══ Given data
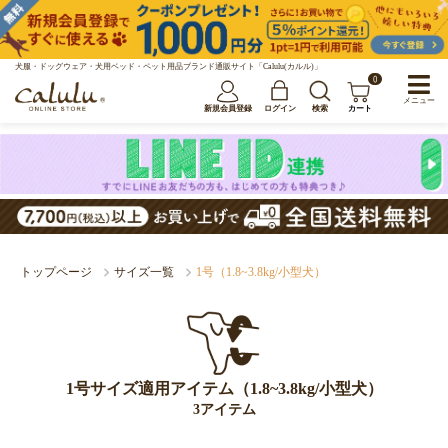
犬服・ドッグウェア・犬用ベッド・ペット用品ブランド通販サイト「Calulu(カルル)」
0
メニュー
新規会員登録
ログイン
検索
カート
トップページ
サイズ一覧
1号（1.8~3.8kg/小型犬）
1号サイズ適用アイテム（1.8~3.8kg/小型犬）
3アイテム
════
## Work instructions
Every record must be returned exactly. Leave its pictures out.

## Task answer
犬服・ドッグウェア・犬用ベッド・ペット用品ブランド通販サイト「Calulu(カルル)」
0
メニュー
新規会員登録
ログイン
検索
カート
トップページ
サイズ一覧
1号（1.8~3.8kg/小型犬）
1号サイズ適用アイテム（1.8~3.8kg/小型犬）
3アイテム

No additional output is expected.